Behemoth, with its textured high-definition imagery and measured pace, like that of a lumbering land monster, is Zhao’s most polished work—enough to make you worry that the rough-and-ready smuggler of Petition might in the future succumb to arty arthritis. Another Chinese entry at ND/NF, Bi Gan’s mysticism-tinged drama Kaili Blues, is distinctly the work of a young man chockablock with ideas, displaying both a winning willingness to try on and dispense with various storytelling modes and the nuts-and-bolts know-how to pull off most everything that it tries, including a bravura centerpiece, an unbroken sequence shot that carries on well past the boundaries of narrative logic and ergonomic probability. A sometimes poet who studied television production, Bi Gan is in his mid-twenties, like Raam Reddy, director of the Indian entry Thithi, a multigenerational folk-comedy that is also steeped in the rhythms and textures of village life, and also tags its young director as someone to watch. Both films are part of a significant contingent at ND/NF of films which premiered at last summer’s Locarno, which also included the 317-minute Best Actress award winner Happy Hour by Ryusuke Hamaguchi, which I am clearing a significant chunk of my schedule for, and a handful of films whose charms evaded me on first blush, including I Promise You Anarchy, Lost and Beautiful, and Tikkun.

Ted Fendt, Short Stay, 2016, 35 mm, color, sound, 61 minutes.

This year’s American contingent is also nothing to be ashamed of. There is Ted Fendt, a figure known in New York cinephile circles for his work as a projectionist and his feats of inhuman prestidigitation in live soft-titling unsubtitled foreign films at local repertory houses. His compact (sixty-odd minutes) feature Short Stay, which was preceded by a string of comic shorts, is unsurprisingly a work of not-insignificant control, doing precisely what it sets out to do—telling, in a procession of unprettified deadpan vignettes usually not punctuated by more than the simplest of pans, the story of a lumpy schlemiel from suburban New Jersey who sublets a friend’s apartment in Philly, gives halting walking tours of the Old City—used here for antiscenic effect—and profoundly fails to leave a lasting impression on anyone.
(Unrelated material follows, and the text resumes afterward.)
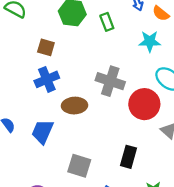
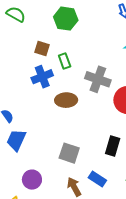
green rectangle: (107, 22) -> (65, 61), moved
blue trapezoid: (42, 132) -> (16, 140), moved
A wallflower movie if ever there was one, Short Stay isn’t the sort of thing to set the world on fire—which of course such a wet blanket of a movie isn’t intended to do. (It obliquely reminded me, in its economy if not in its laconic humor, of Marcel Hanoun’s 1959 Une simple histoire, though this might have something to do with the fact that I saw the movie projected by Fendt.) Anna Rose Holmer’s The Fits, however, seems fairly poised to be a breakout. Produced through the auspices of the Venice Biennale, who previous underwrote Tim Sutton’s inert curio Memphis (2013), Holmer’s film brings the Lincoln Rec Center to the Film Society of Lincoln Center, shot on location and starring the habitués of a community gym in the West End of Cincinnati, Ohio. (The movie deserves credit for portraying inner-city African-American life as not a tragic anomaly but a workaday reality that millions of people find in no way strange or remarkable.)
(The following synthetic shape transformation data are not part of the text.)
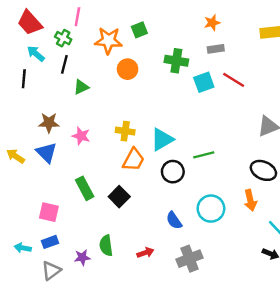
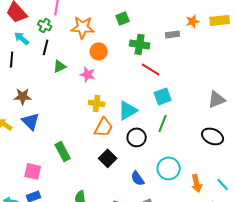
orange star: (212, 23) -> (193, 21), moved
green square: (139, 30) -> (123, 18), moved
red line: (234, 80) -> (151, 69), moved
cyan square: (204, 82) -> (163, 96), moved
brown star: (49, 123) -> (23, 96), moved
pink star: (81, 136) -> (88, 74), moved
green line: (204, 155) -> (163, 123), turned -54
black square: (119, 197) -> (108, 158), moved
orange arrow: (250, 200) -> (197, 183), moved

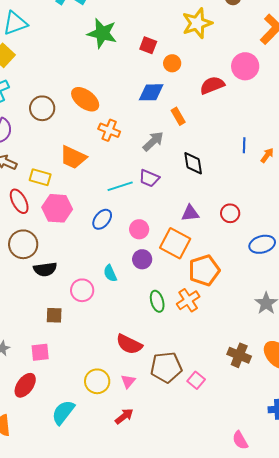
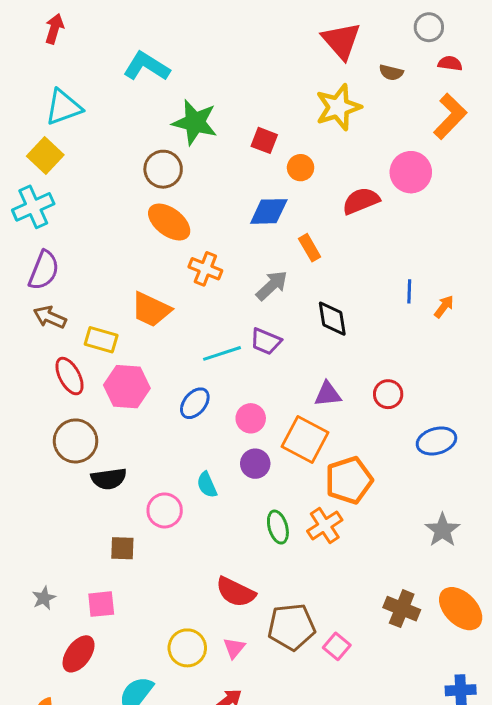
brown circle: (42, 108) -> (163, 169), moved

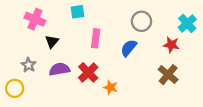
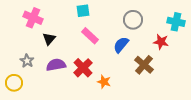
cyan square: (78, 12) -> (83, 11), moved
cyan cross: (187, 23) -> (176, 22), turned -36
pink rectangle: (96, 38) -> (90, 36), turned -54
brown cross: (168, 75) -> (144, 65), moved

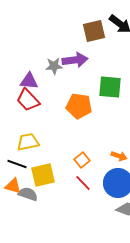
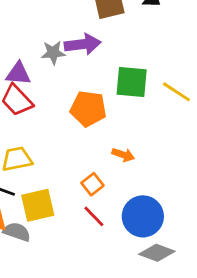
orange arrow: (119, 156) -> (123, 155), moved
Royalty Hightower stars as Toni, an introverted adolescent girl who is lured from the boxing gym and the company of the boys by the pull of the competitive drill dance squad recitals in an adjacent gymnasium (the Lionesses, played by Cincinnati’s Q-Kidz). What seems at first to be a tomboy’s gradual initiation into the rites of femininity—pierced ears, nail polish, and girl talk—turns into something slightly more malevolent as an undiagnosed seizure-inducing illness begins to lay the Lionesses low. At certain points one wishes that the movie had just a few more moves in its repertoire, but the finale is a showstopper, a payoff that justifies the overall strategy of withholding, and there are some beautiful bits of observed business spread throughout, like the little dance that Toni’s friend Beezy (scene stealer Alexis Neblett, who will be at the Q&A) does around Toni’s mop as she polishes the basketball courts. It is with such details, as well as with grandiloquent gestures, that the best first impressions are made.

The forty-fifth New Directors/New Films runs March 16th to 27th at the Museum of Modern Art and the Film Society of Lincoln Center in New York.